# EXERCISE INSTRUCTIONS
Whichever lines include the word "chim", copy them as they appear in the data.

★ ★ ★ ★ ★

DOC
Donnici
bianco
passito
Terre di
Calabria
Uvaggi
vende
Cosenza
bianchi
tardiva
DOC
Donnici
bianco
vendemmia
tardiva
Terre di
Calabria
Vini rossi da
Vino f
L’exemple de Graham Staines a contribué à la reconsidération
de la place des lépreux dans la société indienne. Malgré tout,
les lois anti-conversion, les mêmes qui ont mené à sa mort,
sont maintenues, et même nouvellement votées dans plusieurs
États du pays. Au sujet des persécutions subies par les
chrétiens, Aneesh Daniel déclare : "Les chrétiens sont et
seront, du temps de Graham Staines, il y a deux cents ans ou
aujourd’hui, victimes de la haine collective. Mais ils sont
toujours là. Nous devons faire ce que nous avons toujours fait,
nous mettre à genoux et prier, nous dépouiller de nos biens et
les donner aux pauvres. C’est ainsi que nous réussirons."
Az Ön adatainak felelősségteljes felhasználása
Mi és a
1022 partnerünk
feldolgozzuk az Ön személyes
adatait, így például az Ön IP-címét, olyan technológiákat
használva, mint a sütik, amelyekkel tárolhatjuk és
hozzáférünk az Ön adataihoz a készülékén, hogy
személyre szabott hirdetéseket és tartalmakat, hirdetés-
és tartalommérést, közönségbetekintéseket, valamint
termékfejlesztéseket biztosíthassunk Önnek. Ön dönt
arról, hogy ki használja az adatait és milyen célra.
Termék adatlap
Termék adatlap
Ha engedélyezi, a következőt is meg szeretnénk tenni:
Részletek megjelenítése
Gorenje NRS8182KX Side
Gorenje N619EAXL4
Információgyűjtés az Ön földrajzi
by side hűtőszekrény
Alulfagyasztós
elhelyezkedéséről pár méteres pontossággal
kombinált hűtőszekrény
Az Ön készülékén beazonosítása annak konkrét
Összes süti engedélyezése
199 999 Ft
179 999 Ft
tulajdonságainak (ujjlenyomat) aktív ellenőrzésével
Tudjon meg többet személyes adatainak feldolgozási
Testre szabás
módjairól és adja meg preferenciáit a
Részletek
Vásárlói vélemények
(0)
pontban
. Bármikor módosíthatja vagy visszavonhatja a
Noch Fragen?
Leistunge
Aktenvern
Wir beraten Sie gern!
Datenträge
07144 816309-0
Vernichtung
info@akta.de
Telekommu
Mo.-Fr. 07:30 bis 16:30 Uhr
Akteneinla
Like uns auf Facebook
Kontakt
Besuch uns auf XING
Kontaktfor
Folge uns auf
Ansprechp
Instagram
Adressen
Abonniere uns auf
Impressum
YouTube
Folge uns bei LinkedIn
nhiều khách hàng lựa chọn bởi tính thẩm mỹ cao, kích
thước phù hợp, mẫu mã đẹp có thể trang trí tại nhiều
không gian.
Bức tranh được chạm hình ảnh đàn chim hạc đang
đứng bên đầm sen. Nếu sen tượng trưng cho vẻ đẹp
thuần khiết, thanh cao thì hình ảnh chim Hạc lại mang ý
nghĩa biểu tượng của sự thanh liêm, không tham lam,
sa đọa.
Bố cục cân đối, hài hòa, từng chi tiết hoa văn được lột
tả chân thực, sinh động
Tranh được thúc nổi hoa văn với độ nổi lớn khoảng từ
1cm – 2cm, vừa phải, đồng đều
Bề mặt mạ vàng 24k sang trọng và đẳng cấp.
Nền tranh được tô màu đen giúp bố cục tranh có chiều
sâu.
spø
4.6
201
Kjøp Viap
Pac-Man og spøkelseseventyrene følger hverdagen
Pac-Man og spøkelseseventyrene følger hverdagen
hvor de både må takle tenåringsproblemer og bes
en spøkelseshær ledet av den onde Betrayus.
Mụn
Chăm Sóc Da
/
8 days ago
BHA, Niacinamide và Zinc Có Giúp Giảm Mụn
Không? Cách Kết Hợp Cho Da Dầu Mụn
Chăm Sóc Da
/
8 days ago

★ ★ ★ ★ ★

# REPLY TO THE EXERCISE
Bức tranh được chạm hình ảnh đàn chim hạc đang
thuần khiết, thanh cao thì hình ảnh chim Hạc lại mang ý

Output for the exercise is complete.